Kausalität bedeutet, dass Veränderungen einer Variablen direkt zu Veränderungen einer anderen Variablen führen. Um Kausalität nachzuweisen, ist eine strengere Analyse erforderlich, einschließlich des Ausschlusses alternativer Erklärungen (wie Störfaktoren oder Scheinzusammenhänge) und des Nachweises, dass die Wirkung in eine bestimmte Richtung verläuft. Kausale Schlussfolgerungen stützen sich häufig auf experimentelle oder quasi-experimentelle Methoden, um die tatsächliche Wirkung einer Politik oder Maßnahme zu isolieren.
Beispiel – Angenommen, landwirtschaftliche Betriebe, die höhere Zahlungen im Rahmen des Basic Income Support Scheme (BISS) erhalten, weisen auch ein höheres Durchschnittseinkommen auf.
- Diese Korrelation könnte mehrere Gründe haben:
- Größere landwirtschaftliche Betriebe erhalten höhere Zahlungen und sind unabhängig davon rentabler (Scheinkorrelation).
- Die Zahlungen führen tatsächlich zu höheren Einkommen (tatsächlicher Kausaleffekt).
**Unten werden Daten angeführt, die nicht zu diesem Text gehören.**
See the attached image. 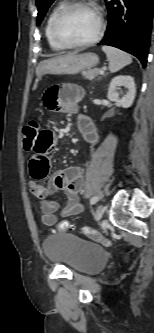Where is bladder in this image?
<instances>
[{
    "label": "bladder",
    "instance_id": "1",
    "mask_svg": "<svg viewBox=\"0 0 154 333\" xmlns=\"http://www.w3.org/2000/svg\"><path fill=\"white\" fill-rule=\"evenodd\" d=\"M42 248L49 261L77 273L100 271L107 257L102 246L67 232L46 237Z\"/></svg>",
    "mask_w": 154,
    "mask_h": 333
}]
</instances>
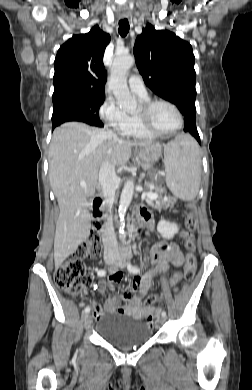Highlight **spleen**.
Masks as SVG:
<instances>
[{"mask_svg": "<svg viewBox=\"0 0 252 390\" xmlns=\"http://www.w3.org/2000/svg\"><path fill=\"white\" fill-rule=\"evenodd\" d=\"M166 184L170 191L184 201L195 199L201 181V161L196 142L179 135L164 150Z\"/></svg>", "mask_w": 252, "mask_h": 390, "instance_id": "spleen-1", "label": "spleen"}]
</instances>
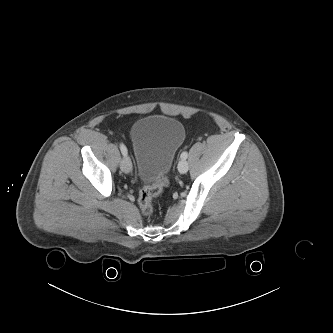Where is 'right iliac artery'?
<instances>
[{"instance_id": "right-iliac-artery-1", "label": "right iliac artery", "mask_w": 333, "mask_h": 333, "mask_svg": "<svg viewBox=\"0 0 333 333\" xmlns=\"http://www.w3.org/2000/svg\"><path fill=\"white\" fill-rule=\"evenodd\" d=\"M119 147H120V150H121L122 154L124 156H126L127 155V148H126V146L124 144L120 143Z\"/></svg>"}]
</instances>
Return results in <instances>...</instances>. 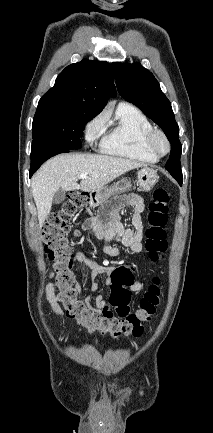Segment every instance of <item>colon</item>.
I'll use <instances>...</instances> for the list:
<instances>
[{
    "mask_svg": "<svg viewBox=\"0 0 213 433\" xmlns=\"http://www.w3.org/2000/svg\"><path fill=\"white\" fill-rule=\"evenodd\" d=\"M169 194L157 188L148 208V227L145 231V247L152 261H158L167 250L165 226L168 221ZM88 205L85 193L73 191L62 208L50 214L43 231L45 251L52 261L56 273L55 283L59 288V300L69 317L86 329L102 334L139 336L144 325L149 323L161 304L159 278L152 283L140 299L135 312L130 311L131 290L134 273L128 266H119L112 273L110 304L113 312H98L78 299L75 279L72 273L74 260L66 235L71 230L74 218Z\"/></svg>",
    "mask_w": 213,
    "mask_h": 433,
    "instance_id": "colon-1",
    "label": "colon"
}]
</instances>
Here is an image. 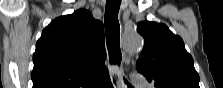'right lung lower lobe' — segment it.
<instances>
[{
    "label": "right lung lower lobe",
    "instance_id": "right-lung-lower-lobe-1",
    "mask_svg": "<svg viewBox=\"0 0 223 88\" xmlns=\"http://www.w3.org/2000/svg\"><path fill=\"white\" fill-rule=\"evenodd\" d=\"M99 88H112L110 79L108 78L103 84L98 86Z\"/></svg>",
    "mask_w": 223,
    "mask_h": 88
}]
</instances>
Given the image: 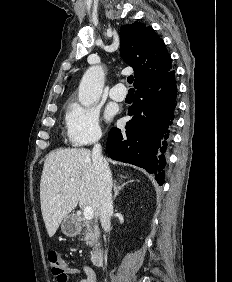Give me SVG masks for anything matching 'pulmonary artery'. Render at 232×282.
<instances>
[{
    "instance_id": "pulmonary-artery-1",
    "label": "pulmonary artery",
    "mask_w": 232,
    "mask_h": 282,
    "mask_svg": "<svg viewBox=\"0 0 232 282\" xmlns=\"http://www.w3.org/2000/svg\"><path fill=\"white\" fill-rule=\"evenodd\" d=\"M126 95H127L126 88L121 83L114 85L109 92L110 98L115 101H123Z\"/></svg>"
}]
</instances>
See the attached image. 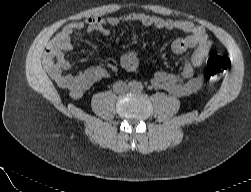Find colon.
Instances as JSON below:
<instances>
[{"label":"colon","instance_id":"colon-1","mask_svg":"<svg viewBox=\"0 0 251 192\" xmlns=\"http://www.w3.org/2000/svg\"><path fill=\"white\" fill-rule=\"evenodd\" d=\"M228 68V59L220 57H212L209 60L210 76L213 79H219L223 76Z\"/></svg>","mask_w":251,"mask_h":192}]
</instances>
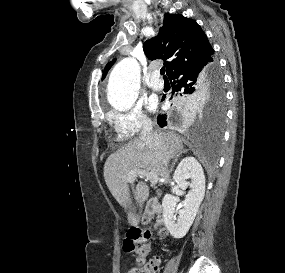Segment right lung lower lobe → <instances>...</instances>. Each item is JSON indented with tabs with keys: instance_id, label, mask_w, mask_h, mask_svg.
<instances>
[{
	"instance_id": "right-lung-lower-lobe-1",
	"label": "right lung lower lobe",
	"mask_w": 285,
	"mask_h": 273,
	"mask_svg": "<svg viewBox=\"0 0 285 273\" xmlns=\"http://www.w3.org/2000/svg\"><path fill=\"white\" fill-rule=\"evenodd\" d=\"M214 64L215 59L211 55L200 58L175 70L169 76V79L172 81V92H180L181 96L194 93L207 82L211 75ZM193 105L194 101L185 104L184 106L188 108ZM157 122L160 127L166 126V115H159Z\"/></svg>"
}]
</instances>
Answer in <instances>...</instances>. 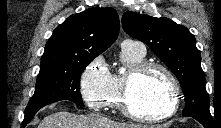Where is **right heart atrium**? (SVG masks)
<instances>
[{
  "label": "right heart atrium",
  "instance_id": "right-heart-atrium-1",
  "mask_svg": "<svg viewBox=\"0 0 221 128\" xmlns=\"http://www.w3.org/2000/svg\"><path fill=\"white\" fill-rule=\"evenodd\" d=\"M111 88V72L102 56L89 61L80 79V93L86 105L92 110L104 109V98Z\"/></svg>",
  "mask_w": 221,
  "mask_h": 128
}]
</instances>
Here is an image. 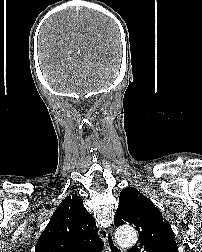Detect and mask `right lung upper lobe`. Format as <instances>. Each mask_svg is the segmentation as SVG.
<instances>
[{"label":"right lung upper lobe","mask_w":202,"mask_h":252,"mask_svg":"<svg viewBox=\"0 0 202 252\" xmlns=\"http://www.w3.org/2000/svg\"><path fill=\"white\" fill-rule=\"evenodd\" d=\"M94 217L77 195L67 196L41 234L35 252H99L103 242L98 237Z\"/></svg>","instance_id":"obj_1"}]
</instances>
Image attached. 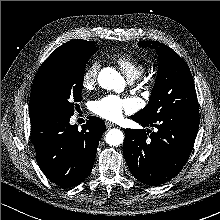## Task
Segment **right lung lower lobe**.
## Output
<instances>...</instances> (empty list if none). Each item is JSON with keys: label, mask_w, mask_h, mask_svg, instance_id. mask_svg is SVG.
Segmentation results:
<instances>
[{"label": "right lung lower lobe", "mask_w": 220, "mask_h": 220, "mask_svg": "<svg viewBox=\"0 0 220 220\" xmlns=\"http://www.w3.org/2000/svg\"><path fill=\"white\" fill-rule=\"evenodd\" d=\"M71 115L41 114L30 118L31 141L38 165L46 177L62 188L81 183L90 173L106 126L91 116L82 130L70 125Z\"/></svg>", "instance_id": "right-lung-lower-lobe-1"}]
</instances>
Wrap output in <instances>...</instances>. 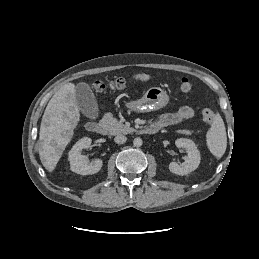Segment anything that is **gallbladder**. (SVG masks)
Here are the masks:
<instances>
[{
  "mask_svg": "<svg viewBox=\"0 0 259 259\" xmlns=\"http://www.w3.org/2000/svg\"><path fill=\"white\" fill-rule=\"evenodd\" d=\"M75 98L79 110L86 117L90 119H96L98 117V103L88 84L82 82L76 85Z\"/></svg>",
  "mask_w": 259,
  "mask_h": 259,
  "instance_id": "bac80fb5",
  "label": "gallbladder"
}]
</instances>
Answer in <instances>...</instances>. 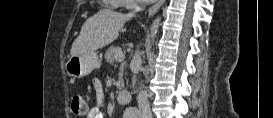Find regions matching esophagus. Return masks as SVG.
Segmentation results:
<instances>
[{
    "label": "esophagus",
    "instance_id": "obj_1",
    "mask_svg": "<svg viewBox=\"0 0 273 118\" xmlns=\"http://www.w3.org/2000/svg\"><path fill=\"white\" fill-rule=\"evenodd\" d=\"M165 0H159L157 1L150 9H149V12H148V16H152L154 15L158 9L164 4Z\"/></svg>",
    "mask_w": 273,
    "mask_h": 118
}]
</instances>
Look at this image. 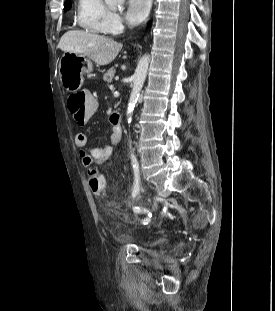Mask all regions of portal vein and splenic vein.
I'll return each instance as SVG.
<instances>
[{"label":"portal vein and splenic vein","instance_id":"18ae733b","mask_svg":"<svg viewBox=\"0 0 275 311\" xmlns=\"http://www.w3.org/2000/svg\"><path fill=\"white\" fill-rule=\"evenodd\" d=\"M112 88H113V86L111 85V86H110V89H112Z\"/></svg>","mask_w":275,"mask_h":311}]
</instances>
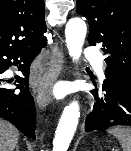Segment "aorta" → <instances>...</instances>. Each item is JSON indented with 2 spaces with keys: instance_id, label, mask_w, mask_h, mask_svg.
<instances>
[{
  "instance_id": "762f6f07",
  "label": "aorta",
  "mask_w": 131,
  "mask_h": 151,
  "mask_svg": "<svg viewBox=\"0 0 131 151\" xmlns=\"http://www.w3.org/2000/svg\"><path fill=\"white\" fill-rule=\"evenodd\" d=\"M87 32L86 24L79 18L70 19L66 25L65 36L69 55L73 60H79ZM80 117L77 101L65 107L55 131L52 151H67L76 131Z\"/></svg>"
}]
</instances>
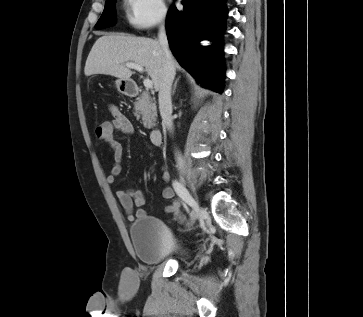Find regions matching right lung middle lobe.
<instances>
[{
  "label": "right lung middle lobe",
  "mask_w": 363,
  "mask_h": 317,
  "mask_svg": "<svg viewBox=\"0 0 363 317\" xmlns=\"http://www.w3.org/2000/svg\"><path fill=\"white\" fill-rule=\"evenodd\" d=\"M116 0H106L104 11L95 25L96 29L107 28L115 24V7Z\"/></svg>",
  "instance_id": "1"
}]
</instances>
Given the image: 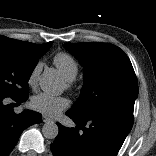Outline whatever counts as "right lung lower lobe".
Listing matches in <instances>:
<instances>
[{
	"instance_id": "1",
	"label": "right lung lower lobe",
	"mask_w": 156,
	"mask_h": 156,
	"mask_svg": "<svg viewBox=\"0 0 156 156\" xmlns=\"http://www.w3.org/2000/svg\"><path fill=\"white\" fill-rule=\"evenodd\" d=\"M5 95L0 94V156H8L15 147L21 133L29 126L40 123L42 115L34 111H23L20 114L13 112L11 103L9 106L4 104ZM28 98L14 99L17 103H22ZM19 105V104H16Z\"/></svg>"
}]
</instances>
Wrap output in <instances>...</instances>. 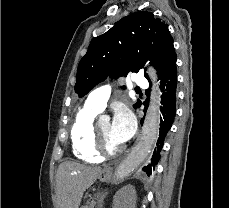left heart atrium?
I'll use <instances>...</instances> for the list:
<instances>
[{"mask_svg":"<svg viewBox=\"0 0 229 208\" xmlns=\"http://www.w3.org/2000/svg\"><path fill=\"white\" fill-rule=\"evenodd\" d=\"M136 130V119L133 112L126 106H119L111 124L113 138L119 143L128 141Z\"/></svg>","mask_w":229,"mask_h":208,"instance_id":"39dd6f15","label":"left heart atrium"}]
</instances>
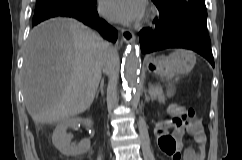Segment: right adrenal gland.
Here are the masks:
<instances>
[{
  "instance_id": "1",
  "label": "right adrenal gland",
  "mask_w": 242,
  "mask_h": 160,
  "mask_svg": "<svg viewBox=\"0 0 242 160\" xmlns=\"http://www.w3.org/2000/svg\"><path fill=\"white\" fill-rule=\"evenodd\" d=\"M103 88H104V79L102 78L101 82H100V87H99V89L96 92V98H98L99 92H101L102 95L104 94Z\"/></svg>"
}]
</instances>
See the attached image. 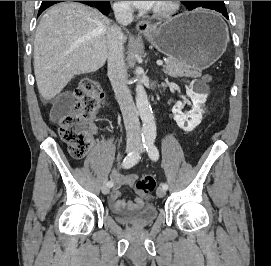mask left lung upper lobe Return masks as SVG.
<instances>
[{"label": "left lung upper lobe", "mask_w": 271, "mask_h": 266, "mask_svg": "<svg viewBox=\"0 0 271 266\" xmlns=\"http://www.w3.org/2000/svg\"><path fill=\"white\" fill-rule=\"evenodd\" d=\"M187 9L207 8L218 12L226 11L224 1H182Z\"/></svg>", "instance_id": "left-lung-upper-lobe-1"}]
</instances>
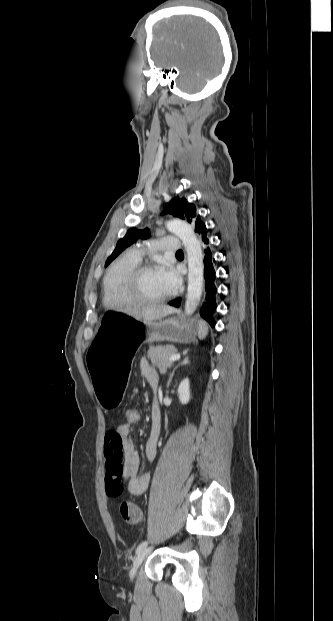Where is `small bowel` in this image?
<instances>
[{"instance_id":"obj_1","label":"small bowel","mask_w":333,"mask_h":621,"mask_svg":"<svg viewBox=\"0 0 333 621\" xmlns=\"http://www.w3.org/2000/svg\"><path fill=\"white\" fill-rule=\"evenodd\" d=\"M142 375L151 388L158 386V373L143 360ZM152 429L145 443L144 452L149 461L157 454V443L160 433V413L156 403L152 406ZM134 425L127 422L119 424L105 435L103 454L105 457V487L108 495L117 497L126 490L135 496L142 495L148 489L150 476L140 472V459L136 445L132 439Z\"/></svg>"}]
</instances>
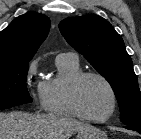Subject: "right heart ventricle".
<instances>
[{"label":"right heart ventricle","mask_w":141,"mask_h":139,"mask_svg":"<svg viewBox=\"0 0 141 139\" xmlns=\"http://www.w3.org/2000/svg\"><path fill=\"white\" fill-rule=\"evenodd\" d=\"M57 75L41 83L43 108L55 115L77 117L68 98V89L71 81L83 69L78 59L56 60Z\"/></svg>","instance_id":"1"}]
</instances>
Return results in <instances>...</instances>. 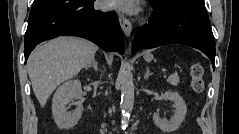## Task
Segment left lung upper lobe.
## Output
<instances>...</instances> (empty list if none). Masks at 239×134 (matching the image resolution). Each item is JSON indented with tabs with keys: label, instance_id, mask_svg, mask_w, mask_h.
<instances>
[{
	"label": "left lung upper lobe",
	"instance_id": "left-lung-upper-lobe-1",
	"mask_svg": "<svg viewBox=\"0 0 239 134\" xmlns=\"http://www.w3.org/2000/svg\"><path fill=\"white\" fill-rule=\"evenodd\" d=\"M171 0H150L151 3L155 4L156 6H163L170 2Z\"/></svg>",
	"mask_w": 239,
	"mask_h": 134
}]
</instances>
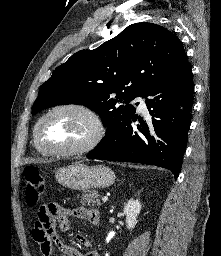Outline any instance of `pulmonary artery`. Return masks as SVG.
I'll use <instances>...</instances> for the list:
<instances>
[{
  "label": "pulmonary artery",
  "instance_id": "1",
  "mask_svg": "<svg viewBox=\"0 0 221 256\" xmlns=\"http://www.w3.org/2000/svg\"><path fill=\"white\" fill-rule=\"evenodd\" d=\"M137 102L139 103V109L142 110V111H145L146 110L145 99L142 98V97H138Z\"/></svg>",
  "mask_w": 221,
  "mask_h": 256
}]
</instances>
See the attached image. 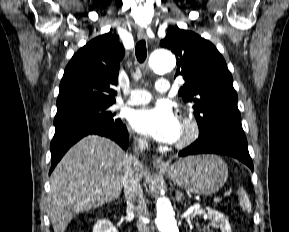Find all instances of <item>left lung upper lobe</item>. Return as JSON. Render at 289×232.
<instances>
[{"label": "left lung upper lobe", "instance_id": "5c2ea615", "mask_svg": "<svg viewBox=\"0 0 289 232\" xmlns=\"http://www.w3.org/2000/svg\"><path fill=\"white\" fill-rule=\"evenodd\" d=\"M160 46L177 58L175 77L185 80L179 95L193 105L199 137L222 129H242L232 75L216 47L179 28L169 31Z\"/></svg>", "mask_w": 289, "mask_h": 232}]
</instances>
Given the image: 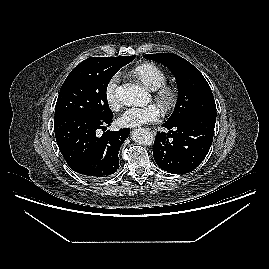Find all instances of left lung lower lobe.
<instances>
[{
	"label": "left lung lower lobe",
	"instance_id": "obj_1",
	"mask_svg": "<svg viewBox=\"0 0 269 269\" xmlns=\"http://www.w3.org/2000/svg\"><path fill=\"white\" fill-rule=\"evenodd\" d=\"M216 113L203 112L175 125L164 123L169 132L158 133L153 156L169 173L193 171L206 157L213 141Z\"/></svg>",
	"mask_w": 269,
	"mask_h": 269
}]
</instances>
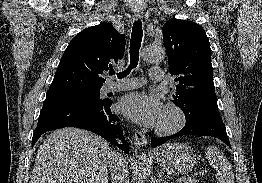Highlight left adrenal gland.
I'll return each instance as SVG.
<instances>
[{
    "label": "left adrenal gland",
    "mask_w": 262,
    "mask_h": 183,
    "mask_svg": "<svg viewBox=\"0 0 262 183\" xmlns=\"http://www.w3.org/2000/svg\"><path fill=\"white\" fill-rule=\"evenodd\" d=\"M159 183H169V182H166V180H163L162 172L159 175Z\"/></svg>",
    "instance_id": "left-adrenal-gland-1"
}]
</instances>
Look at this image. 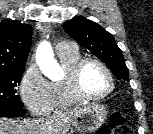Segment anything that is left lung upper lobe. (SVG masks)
Segmentation results:
<instances>
[{
	"label": "left lung upper lobe",
	"mask_w": 153,
	"mask_h": 134,
	"mask_svg": "<svg viewBox=\"0 0 153 134\" xmlns=\"http://www.w3.org/2000/svg\"><path fill=\"white\" fill-rule=\"evenodd\" d=\"M63 28L70 37L102 60L118 79L129 81L122 52L109 32L81 16L64 22Z\"/></svg>",
	"instance_id": "1"
}]
</instances>
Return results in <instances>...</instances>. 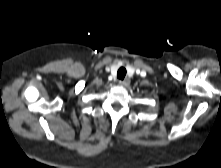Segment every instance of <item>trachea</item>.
<instances>
[{"mask_svg": "<svg viewBox=\"0 0 221 168\" xmlns=\"http://www.w3.org/2000/svg\"><path fill=\"white\" fill-rule=\"evenodd\" d=\"M125 75H126V69L124 67L119 68L117 72V78L123 80Z\"/></svg>", "mask_w": 221, "mask_h": 168, "instance_id": "1", "label": "trachea"}]
</instances>
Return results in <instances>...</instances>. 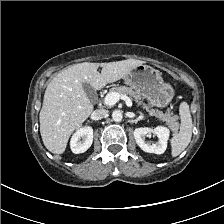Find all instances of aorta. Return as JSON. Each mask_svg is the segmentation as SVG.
Here are the masks:
<instances>
[{
  "label": "aorta",
  "instance_id": "aorta-1",
  "mask_svg": "<svg viewBox=\"0 0 224 224\" xmlns=\"http://www.w3.org/2000/svg\"><path fill=\"white\" fill-rule=\"evenodd\" d=\"M112 119L115 122H120L122 120V113L119 110H114L112 112Z\"/></svg>",
  "mask_w": 224,
  "mask_h": 224
}]
</instances>
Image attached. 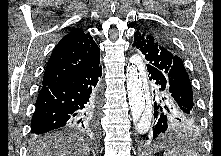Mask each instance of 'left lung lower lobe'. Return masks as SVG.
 <instances>
[{
  "label": "left lung lower lobe",
  "mask_w": 221,
  "mask_h": 156,
  "mask_svg": "<svg viewBox=\"0 0 221 156\" xmlns=\"http://www.w3.org/2000/svg\"><path fill=\"white\" fill-rule=\"evenodd\" d=\"M152 83V99L154 102L152 119L153 127L146 140L158 141L165 136L193 128L198 116L181 108L170 91V80L166 73L156 68H147Z\"/></svg>",
  "instance_id": "obj_1"
}]
</instances>
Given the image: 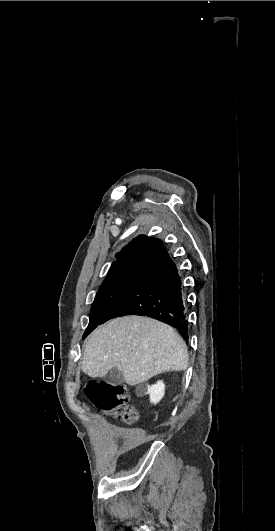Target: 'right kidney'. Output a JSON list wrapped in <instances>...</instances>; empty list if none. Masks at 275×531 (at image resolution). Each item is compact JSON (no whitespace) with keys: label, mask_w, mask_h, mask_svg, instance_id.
I'll return each mask as SVG.
<instances>
[{"label":"right kidney","mask_w":275,"mask_h":531,"mask_svg":"<svg viewBox=\"0 0 275 531\" xmlns=\"http://www.w3.org/2000/svg\"><path fill=\"white\" fill-rule=\"evenodd\" d=\"M165 393V385L163 381H157L156 385H139L136 389L138 397L149 395L151 403L157 405L163 399Z\"/></svg>","instance_id":"obj_1"}]
</instances>
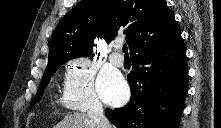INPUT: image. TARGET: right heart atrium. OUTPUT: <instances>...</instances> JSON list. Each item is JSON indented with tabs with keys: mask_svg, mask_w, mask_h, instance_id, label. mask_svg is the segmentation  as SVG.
I'll list each match as a JSON object with an SVG mask.
<instances>
[{
	"mask_svg": "<svg viewBox=\"0 0 221 128\" xmlns=\"http://www.w3.org/2000/svg\"><path fill=\"white\" fill-rule=\"evenodd\" d=\"M95 70L88 58L77 56L66 65L62 83V100L66 107L83 112L90 107H100L95 89Z\"/></svg>",
	"mask_w": 221,
	"mask_h": 128,
	"instance_id": "right-heart-atrium-1",
	"label": "right heart atrium"
}]
</instances>
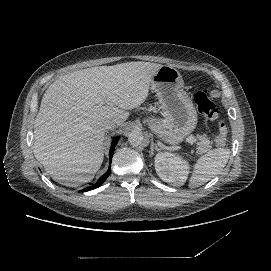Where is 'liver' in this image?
<instances>
[{"label":"liver","instance_id":"1","mask_svg":"<svg viewBox=\"0 0 271 271\" xmlns=\"http://www.w3.org/2000/svg\"><path fill=\"white\" fill-rule=\"evenodd\" d=\"M163 66L127 62L67 73L45 91L34 122L35 158L66 186L90 182L104 158L105 120L123 124Z\"/></svg>","mask_w":271,"mask_h":271}]
</instances>
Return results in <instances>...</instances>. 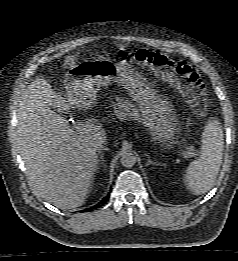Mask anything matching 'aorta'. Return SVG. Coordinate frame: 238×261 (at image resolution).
Masks as SVG:
<instances>
[{"label":"aorta","instance_id":"aorta-1","mask_svg":"<svg viewBox=\"0 0 238 261\" xmlns=\"http://www.w3.org/2000/svg\"><path fill=\"white\" fill-rule=\"evenodd\" d=\"M121 164L126 168H131L136 163V156L131 152H124L120 158Z\"/></svg>","mask_w":238,"mask_h":261}]
</instances>
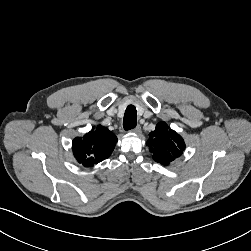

- Sowohl das Einkommens- als auch das Zahlungsniveau hängen von nicht beobachtbaren Merkmalen der Betriebe ab (Störfaktoren).
Es sind strenge Methoden der Kausalität erforderlich, um den tatsächlichen Politikeffekt systematisch von diesen alternativen Erklärungen zu isolieren.
Um nachzuweisen, dass eine GAP-Politik zu einem bestimmten Ergebnis geführt hat, sollten Evaluatoren nicht in eine dieser drei „Fallen” tappen (die entsprechenden Fachbegriffe stehen in Klammern).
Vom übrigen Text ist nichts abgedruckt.